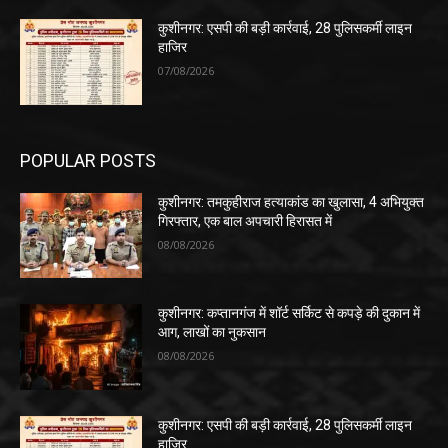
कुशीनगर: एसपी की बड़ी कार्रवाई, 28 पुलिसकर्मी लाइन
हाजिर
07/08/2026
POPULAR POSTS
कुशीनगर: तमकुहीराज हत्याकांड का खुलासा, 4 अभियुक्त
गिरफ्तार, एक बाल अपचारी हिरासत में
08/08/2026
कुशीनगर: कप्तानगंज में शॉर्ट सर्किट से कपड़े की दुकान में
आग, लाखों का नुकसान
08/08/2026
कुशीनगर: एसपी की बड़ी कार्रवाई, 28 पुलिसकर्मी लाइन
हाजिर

_ _ _

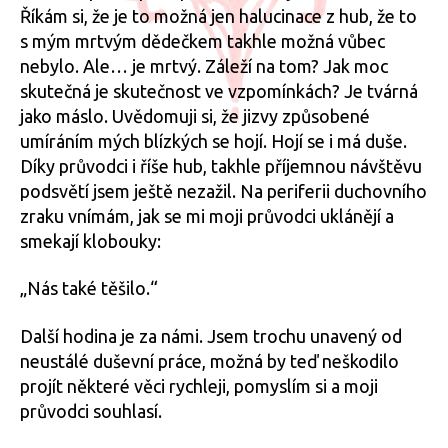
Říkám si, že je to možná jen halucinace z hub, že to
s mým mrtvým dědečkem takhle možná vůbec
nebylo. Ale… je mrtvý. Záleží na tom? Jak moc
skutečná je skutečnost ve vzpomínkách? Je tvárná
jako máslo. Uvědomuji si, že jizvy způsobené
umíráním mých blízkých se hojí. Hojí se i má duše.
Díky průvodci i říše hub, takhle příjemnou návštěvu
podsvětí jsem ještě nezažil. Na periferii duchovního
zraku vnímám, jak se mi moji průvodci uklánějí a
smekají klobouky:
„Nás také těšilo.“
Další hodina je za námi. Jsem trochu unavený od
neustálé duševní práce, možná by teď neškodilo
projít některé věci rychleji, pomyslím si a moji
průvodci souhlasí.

_ _ _

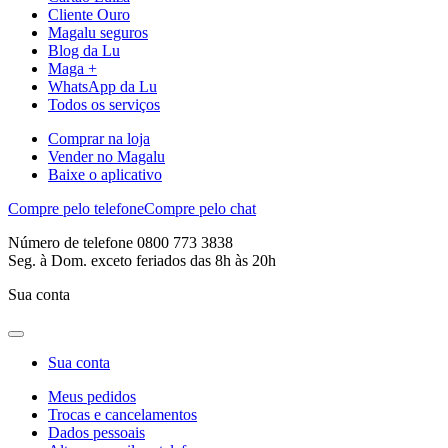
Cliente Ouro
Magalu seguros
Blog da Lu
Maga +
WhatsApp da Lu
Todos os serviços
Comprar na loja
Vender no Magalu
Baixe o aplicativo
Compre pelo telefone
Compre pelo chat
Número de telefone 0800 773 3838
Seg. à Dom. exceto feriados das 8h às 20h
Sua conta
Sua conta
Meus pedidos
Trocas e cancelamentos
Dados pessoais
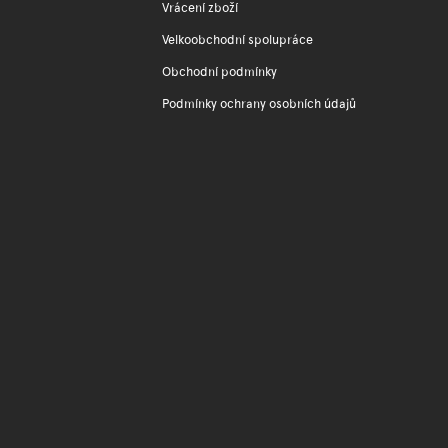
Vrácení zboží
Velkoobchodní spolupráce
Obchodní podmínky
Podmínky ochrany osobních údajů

_ _ _

The reply is a bare number: how many lines above include "takhle".

- _EXERCISE SOLUTION_:
2